By Donald H. Chadwick

A unique reinsurance facility was severely tested on September 1, 1939, when thousands of German bombers suddenly rained death and destruction on Poland, followed on September 3 with the torpedoing of the Athenia, causing terrible losses of men, ships, and cargoes in the war at sea. This special facility is a chapter of reinsurance history that is very appropriate to recall in today’s times when reinsurers are also being severely tested.

A Historical Trace

In fact, marine underwriters in the United States had anticipated the need for mutual reinsurance protection before this holocaust, since Hitlerī€Ēs armies had already warned us sufficiently when they dismembered Czechoslovakia.

During the winter and spring of 1939, while Hitler and Tojo were straining toward war, there were many meetings of the organizers of what became The American Cargo War Risk Reinsurance Exchange. Various reinsurance arrange­ments were considered.
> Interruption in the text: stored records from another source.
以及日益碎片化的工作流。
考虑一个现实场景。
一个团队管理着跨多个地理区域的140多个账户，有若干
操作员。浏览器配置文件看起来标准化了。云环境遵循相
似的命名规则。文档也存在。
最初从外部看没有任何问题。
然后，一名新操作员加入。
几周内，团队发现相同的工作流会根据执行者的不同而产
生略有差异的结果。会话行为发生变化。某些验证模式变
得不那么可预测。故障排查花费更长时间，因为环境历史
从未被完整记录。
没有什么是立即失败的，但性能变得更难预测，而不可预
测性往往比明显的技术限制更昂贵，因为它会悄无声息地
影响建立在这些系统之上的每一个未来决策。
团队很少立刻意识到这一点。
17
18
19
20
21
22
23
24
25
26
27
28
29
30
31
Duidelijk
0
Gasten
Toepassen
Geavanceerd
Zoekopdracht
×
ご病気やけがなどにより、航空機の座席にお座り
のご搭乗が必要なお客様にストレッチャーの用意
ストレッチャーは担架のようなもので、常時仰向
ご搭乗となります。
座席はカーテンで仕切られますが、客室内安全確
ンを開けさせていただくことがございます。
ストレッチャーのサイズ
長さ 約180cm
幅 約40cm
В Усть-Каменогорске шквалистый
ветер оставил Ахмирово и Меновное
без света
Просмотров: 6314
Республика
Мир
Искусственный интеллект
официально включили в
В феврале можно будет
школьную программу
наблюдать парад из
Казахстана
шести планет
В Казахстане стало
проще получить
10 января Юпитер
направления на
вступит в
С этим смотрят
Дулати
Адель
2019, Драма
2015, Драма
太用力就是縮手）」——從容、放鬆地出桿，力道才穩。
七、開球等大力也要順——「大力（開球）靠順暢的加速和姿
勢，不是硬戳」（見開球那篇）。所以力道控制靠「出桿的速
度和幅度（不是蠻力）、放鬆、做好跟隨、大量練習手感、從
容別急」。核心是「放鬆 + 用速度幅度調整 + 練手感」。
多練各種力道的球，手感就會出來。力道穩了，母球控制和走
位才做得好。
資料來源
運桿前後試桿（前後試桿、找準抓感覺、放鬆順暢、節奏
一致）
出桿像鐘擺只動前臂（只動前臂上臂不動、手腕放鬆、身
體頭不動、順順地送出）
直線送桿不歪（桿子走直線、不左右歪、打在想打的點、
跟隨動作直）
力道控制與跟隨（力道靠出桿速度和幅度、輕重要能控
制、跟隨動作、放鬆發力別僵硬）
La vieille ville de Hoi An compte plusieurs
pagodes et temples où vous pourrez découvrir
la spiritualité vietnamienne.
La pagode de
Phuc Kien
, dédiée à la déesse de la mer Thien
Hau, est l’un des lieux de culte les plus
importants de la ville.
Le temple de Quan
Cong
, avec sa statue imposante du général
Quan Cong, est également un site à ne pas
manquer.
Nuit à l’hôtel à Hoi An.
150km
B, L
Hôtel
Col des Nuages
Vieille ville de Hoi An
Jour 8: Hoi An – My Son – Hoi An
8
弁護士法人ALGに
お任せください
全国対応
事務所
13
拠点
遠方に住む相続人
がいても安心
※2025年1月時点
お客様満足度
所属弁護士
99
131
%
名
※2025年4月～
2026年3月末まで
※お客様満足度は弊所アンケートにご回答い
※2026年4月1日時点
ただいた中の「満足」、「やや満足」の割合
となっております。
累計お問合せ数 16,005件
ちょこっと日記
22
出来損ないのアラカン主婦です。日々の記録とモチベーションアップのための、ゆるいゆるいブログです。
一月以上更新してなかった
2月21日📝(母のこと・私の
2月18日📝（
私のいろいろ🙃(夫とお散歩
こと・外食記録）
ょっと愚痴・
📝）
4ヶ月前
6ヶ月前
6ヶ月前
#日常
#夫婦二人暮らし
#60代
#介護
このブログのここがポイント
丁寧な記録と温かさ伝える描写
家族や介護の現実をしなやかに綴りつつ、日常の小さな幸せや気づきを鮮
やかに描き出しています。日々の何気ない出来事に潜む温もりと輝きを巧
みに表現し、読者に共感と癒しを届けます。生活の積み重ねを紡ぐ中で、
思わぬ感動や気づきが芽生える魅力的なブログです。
In view of the tremendous volume of individual reports of shipments, it was decided that a recip­rocal exchange subscribed by the entire American market would be the most efficient form of reinsurance. On April 17,1939, a preliminary agreement for the Exchange was submitted to American companies and foreign companies licensed for business in the U.S.; the final agreement became effective June 10,1939.

June 1939 was three months prior to the shooting war, yet it was apparent der Fuhrer had turned on Poland, demanding the return of Danzig and a zone across the Polish Corridor. But Poland, having witnessed the dismemberment of Czecho­slovakia, had attempted arbitration.

Chamberlain responded by declaring “Peace in our time.” Hitler then switched to a peace offensive, being his infamous “war of nerves” technique. By June 1st it appeared Poland must crack under the pressure. On June 10th the Exchange commenced to function.

Such organizations are permitted under Section 29 of the Merchant Marine Act of 1920, enacted after World War I to encourage the formation of Syndicates to provide American insurance for foreign trade and vessels of this county. Section 29 specifically exempts certain reinsurance organizations from the provisions of the Sherman-Clayton Anti-Trust Act.

In spite of the fury at sea, the Exchange functioned as plan­ned. American companies were able throughout the war to continue offering their insureds war risks insurance. Open policies were used because the risk was automatically reinsured through all the companies in the market. Such insurance was effected as published rates available to all; of course, rates fluctuated with the fortunes of war.

The year 1942 was a period of particular crisis. A vicious submarine campaign, extending far beyond our expec­tations, was waged off the Atlantic coast. The sub sinkings weren’t brought under control until late in the year. During the first 10 months, 550 vessels were sunk in the western Atlantic. War rates advanced rapidly; the highest being 25 percent from New York to Brazil or Argentina.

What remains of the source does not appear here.